** Data for the task **
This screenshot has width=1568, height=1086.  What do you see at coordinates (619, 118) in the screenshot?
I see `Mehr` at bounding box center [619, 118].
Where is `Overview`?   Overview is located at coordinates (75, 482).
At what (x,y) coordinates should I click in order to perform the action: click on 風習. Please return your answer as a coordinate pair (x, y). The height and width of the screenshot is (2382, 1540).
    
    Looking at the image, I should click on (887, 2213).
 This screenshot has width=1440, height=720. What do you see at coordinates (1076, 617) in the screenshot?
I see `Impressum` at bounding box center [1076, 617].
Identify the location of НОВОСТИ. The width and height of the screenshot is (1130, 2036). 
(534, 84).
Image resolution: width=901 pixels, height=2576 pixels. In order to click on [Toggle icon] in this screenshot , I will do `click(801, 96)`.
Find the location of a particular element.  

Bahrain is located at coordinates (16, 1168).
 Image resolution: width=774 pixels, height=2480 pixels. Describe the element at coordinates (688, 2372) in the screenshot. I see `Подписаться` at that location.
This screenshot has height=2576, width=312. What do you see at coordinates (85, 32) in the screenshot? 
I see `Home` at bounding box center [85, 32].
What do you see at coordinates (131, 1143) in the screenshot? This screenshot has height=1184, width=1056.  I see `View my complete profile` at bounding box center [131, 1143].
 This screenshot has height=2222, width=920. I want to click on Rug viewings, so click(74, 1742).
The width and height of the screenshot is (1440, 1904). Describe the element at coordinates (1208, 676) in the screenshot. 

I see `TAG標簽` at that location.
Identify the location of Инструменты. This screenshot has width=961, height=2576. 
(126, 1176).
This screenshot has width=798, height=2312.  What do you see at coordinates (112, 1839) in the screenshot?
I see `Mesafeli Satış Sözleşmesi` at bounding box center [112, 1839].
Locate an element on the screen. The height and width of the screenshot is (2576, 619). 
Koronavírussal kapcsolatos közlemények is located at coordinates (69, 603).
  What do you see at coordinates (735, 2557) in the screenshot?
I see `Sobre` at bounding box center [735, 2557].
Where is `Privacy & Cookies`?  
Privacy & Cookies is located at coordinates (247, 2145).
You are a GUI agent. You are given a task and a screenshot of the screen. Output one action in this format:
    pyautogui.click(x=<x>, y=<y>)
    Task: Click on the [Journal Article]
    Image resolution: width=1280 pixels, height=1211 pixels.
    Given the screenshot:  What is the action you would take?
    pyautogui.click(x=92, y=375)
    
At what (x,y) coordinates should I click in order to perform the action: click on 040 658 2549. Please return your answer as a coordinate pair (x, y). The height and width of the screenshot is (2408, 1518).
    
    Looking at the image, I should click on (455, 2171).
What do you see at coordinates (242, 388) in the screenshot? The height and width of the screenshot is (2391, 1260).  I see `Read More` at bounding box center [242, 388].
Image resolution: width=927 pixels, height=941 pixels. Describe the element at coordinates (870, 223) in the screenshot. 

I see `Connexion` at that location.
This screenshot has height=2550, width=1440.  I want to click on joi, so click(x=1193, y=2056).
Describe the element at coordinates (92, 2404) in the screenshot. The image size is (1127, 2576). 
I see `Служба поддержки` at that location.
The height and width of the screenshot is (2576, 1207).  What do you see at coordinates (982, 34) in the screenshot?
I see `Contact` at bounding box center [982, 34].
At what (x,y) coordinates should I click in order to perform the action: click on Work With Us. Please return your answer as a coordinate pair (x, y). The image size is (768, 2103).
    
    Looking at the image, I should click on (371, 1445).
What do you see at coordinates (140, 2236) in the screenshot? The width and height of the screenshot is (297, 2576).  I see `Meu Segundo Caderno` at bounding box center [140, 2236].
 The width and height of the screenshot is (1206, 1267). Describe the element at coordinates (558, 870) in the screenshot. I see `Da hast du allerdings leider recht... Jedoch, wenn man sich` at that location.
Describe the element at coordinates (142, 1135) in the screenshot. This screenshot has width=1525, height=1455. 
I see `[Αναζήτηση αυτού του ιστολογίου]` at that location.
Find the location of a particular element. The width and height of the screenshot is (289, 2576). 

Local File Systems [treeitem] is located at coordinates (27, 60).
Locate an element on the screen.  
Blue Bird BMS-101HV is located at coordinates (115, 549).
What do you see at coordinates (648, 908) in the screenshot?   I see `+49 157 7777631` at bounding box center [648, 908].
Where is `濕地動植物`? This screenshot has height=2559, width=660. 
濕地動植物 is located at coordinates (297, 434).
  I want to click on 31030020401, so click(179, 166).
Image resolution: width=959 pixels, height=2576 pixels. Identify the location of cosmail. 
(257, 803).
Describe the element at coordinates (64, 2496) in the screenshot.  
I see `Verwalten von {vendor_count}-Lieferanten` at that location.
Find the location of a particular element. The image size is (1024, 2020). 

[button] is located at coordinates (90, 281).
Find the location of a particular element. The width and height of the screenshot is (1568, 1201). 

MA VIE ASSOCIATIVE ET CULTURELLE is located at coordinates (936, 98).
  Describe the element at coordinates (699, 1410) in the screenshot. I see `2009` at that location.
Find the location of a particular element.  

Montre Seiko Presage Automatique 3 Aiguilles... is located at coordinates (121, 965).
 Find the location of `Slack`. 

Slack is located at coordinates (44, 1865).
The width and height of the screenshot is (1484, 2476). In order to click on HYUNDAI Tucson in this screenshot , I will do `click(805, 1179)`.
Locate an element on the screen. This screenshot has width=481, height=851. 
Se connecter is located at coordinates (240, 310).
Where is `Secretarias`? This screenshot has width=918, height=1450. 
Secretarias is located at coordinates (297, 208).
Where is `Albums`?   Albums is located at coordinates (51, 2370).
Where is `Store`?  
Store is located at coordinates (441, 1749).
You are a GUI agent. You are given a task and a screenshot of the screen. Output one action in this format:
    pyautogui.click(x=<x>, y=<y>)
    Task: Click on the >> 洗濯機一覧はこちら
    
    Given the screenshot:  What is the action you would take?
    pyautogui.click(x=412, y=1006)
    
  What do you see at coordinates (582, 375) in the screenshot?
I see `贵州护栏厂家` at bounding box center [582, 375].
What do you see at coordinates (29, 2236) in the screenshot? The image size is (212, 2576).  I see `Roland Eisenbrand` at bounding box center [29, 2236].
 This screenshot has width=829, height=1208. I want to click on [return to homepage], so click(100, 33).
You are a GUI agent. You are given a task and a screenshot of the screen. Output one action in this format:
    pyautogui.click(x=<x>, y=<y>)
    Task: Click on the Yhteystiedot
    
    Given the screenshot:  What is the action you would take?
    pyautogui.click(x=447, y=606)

** Exercise **
Restate every record verbatim.

** Your solution **
This screenshot has width=1568, height=1086.  What do you see at coordinates (619, 118) in the screenshot?
I see `Mehr` at bounding box center [619, 118].
Where is `Overview`?   Overview is located at coordinates (75, 482).
At what (x,y) coordinates should I click in order to perform the action: click on 風習. Please return your answer as a coordinate pair (x, y). The height and width of the screenshot is (2382, 1540).
    
    Looking at the image, I should click on (887, 2213).
 This screenshot has width=1440, height=720. What do you see at coordinates (1076, 617) in the screenshot?
I see `Impressum` at bounding box center [1076, 617].
Identify the location of НОВОСТИ. The width and height of the screenshot is (1130, 2036). 
(534, 84).
Image resolution: width=901 pixels, height=2576 pixels. In order to click on [Toggle icon] in this screenshot , I will do `click(801, 96)`.
Find the location of a particular element.  

Bahrain is located at coordinates (16, 1168).
 Image resolution: width=774 pixels, height=2480 pixels. Describe the element at coordinates (688, 2372) in the screenshot. I see `Подписаться` at that location.
This screenshot has height=2576, width=312. What do you see at coordinates (85, 32) in the screenshot? 
I see `Home` at bounding box center [85, 32].
What do you see at coordinates (131, 1143) in the screenshot? This screenshot has height=1184, width=1056.  I see `View my complete profile` at bounding box center [131, 1143].
 This screenshot has height=2222, width=920. I want to click on Rug viewings, so click(74, 1742).
The width and height of the screenshot is (1440, 1904). Describe the element at coordinates (1208, 676) in the screenshot. 

I see `TAG標簽` at that location.
Identify the location of Инструменты. This screenshot has width=961, height=2576. 
(126, 1176).
This screenshot has width=798, height=2312.  What do you see at coordinates (112, 1839) in the screenshot?
I see `Mesafeli Satış Sözleşmesi` at bounding box center [112, 1839].
Locate an element on the screen. The height and width of the screenshot is (2576, 619). 
Koronavírussal kapcsolatos közlemények is located at coordinates (69, 603).
  What do you see at coordinates (735, 2557) in the screenshot?
I see `Sobre` at bounding box center [735, 2557].
Where is `Privacy & Cookies`?  
Privacy & Cookies is located at coordinates (247, 2145).
You are a GUI agent. You are given a task and a screenshot of the screen. Output one action in this format:
    pyautogui.click(x=<x>, y=<y>)
    Task: Click on the [Journal Article]
    Image resolution: width=1280 pixels, height=1211 pixels.
    Given the screenshot:  What is the action you would take?
    pyautogui.click(x=92, y=375)
    
At what (x,y) coordinates should I click in order to perform the action: click on 040 658 2549. Please return your answer as a coordinate pair (x, y). The height and width of the screenshot is (2408, 1518).
    
    Looking at the image, I should click on (455, 2171).
What do you see at coordinates (242, 388) in the screenshot? The height and width of the screenshot is (2391, 1260).  I see `Read More` at bounding box center [242, 388].
Image resolution: width=927 pixels, height=941 pixels. Describe the element at coordinates (870, 223) in the screenshot. 

I see `Connexion` at that location.
This screenshot has height=2550, width=1440.  I want to click on joi, so click(x=1193, y=2056).
Describe the element at coordinates (92, 2404) in the screenshot. The image size is (1127, 2576). 
I see `Служба поддержки` at that location.
The height and width of the screenshot is (2576, 1207).  What do you see at coordinates (982, 34) in the screenshot?
I see `Contact` at bounding box center [982, 34].
At what (x,y) coordinates should I click in order to perform the action: click on Work With Us. Please return your answer as a coordinate pair (x, y). The image size is (768, 2103).
    
    Looking at the image, I should click on (371, 1445).
What do you see at coordinates (140, 2236) in the screenshot? The width and height of the screenshot is (297, 2576).  I see `Meu Segundo Caderno` at bounding box center [140, 2236].
 The width and height of the screenshot is (1206, 1267). Describe the element at coordinates (558, 870) in the screenshot. I see `Da hast du allerdings leider recht... Jedoch, wenn man sich` at that location.
Describe the element at coordinates (142, 1135) in the screenshot. This screenshot has width=1525, height=1455. 
I see `[Αναζήτηση αυτού του ιστολογίου]` at that location.
Find the location of a particular element. The width and height of the screenshot is (289, 2576). 

Local File Systems [treeitem] is located at coordinates (27, 60).
Locate an element on the screen.  
Blue Bird BMS-101HV is located at coordinates (115, 549).
What do you see at coordinates (648, 908) in the screenshot?   I see `+49 157 7777631` at bounding box center [648, 908].
Where is `濕地動植物`? This screenshot has height=2559, width=660. 
濕地動植物 is located at coordinates (297, 434).
  I want to click on 31030020401, so click(179, 166).
Image resolution: width=959 pixels, height=2576 pixels. Identify the location of cosmail. 
(257, 803).
Describe the element at coordinates (64, 2496) in the screenshot.  
I see `Verwalten von {vendor_count}-Lieferanten` at that location.
Find the location of a particular element. The image size is (1024, 2020). 

[button] is located at coordinates (90, 281).
Find the location of a particular element. The width and height of the screenshot is (1568, 1201). 

MA VIE ASSOCIATIVE ET CULTURELLE is located at coordinates (936, 98).
  Describe the element at coordinates (699, 1410) in the screenshot. I see `2009` at that location.
Find the location of a particular element.  

Montre Seiko Presage Automatique 3 Aiguilles... is located at coordinates (121, 965).
 Find the location of `Slack`. 

Slack is located at coordinates (44, 1865).
The width and height of the screenshot is (1484, 2476). In order to click on HYUNDAI Tucson in this screenshot , I will do `click(805, 1179)`.
Locate an element on the screen. This screenshot has width=481, height=851. 
Se connecter is located at coordinates (240, 310).
Where is `Secretarias`? This screenshot has width=918, height=1450. 
Secretarias is located at coordinates (297, 208).
Where is `Albums`?   Albums is located at coordinates (51, 2370).
Where is `Store`?  
Store is located at coordinates (441, 1749).
You are a GUI agent. You are given a task and a screenshot of the screen. Output one action in this format:
    pyautogui.click(x=<x>, y=<y>)
    Task: Click on the >> 洗濯機一覧はこちら
    
    Given the screenshot:  What is the action you would take?
    pyautogui.click(x=412, y=1006)
    
  What do you see at coordinates (582, 375) in the screenshot?
I see `贵州护栏厂家` at bounding box center [582, 375].
What do you see at coordinates (29, 2236) in the screenshot? The image size is (212, 2576).  I see `Roland Eisenbrand` at bounding box center [29, 2236].
 This screenshot has width=829, height=1208. I want to click on [return to homepage], so click(100, 33).
You are a GUI agent. You are given a task and a screenshot of the screen. Output one action in this format:
    pyautogui.click(x=<x>, y=<y>)
    Task: Click on the Yhteystiedot
    
    Given the screenshot:  What is the action you would take?
    pyautogui.click(x=447, y=606)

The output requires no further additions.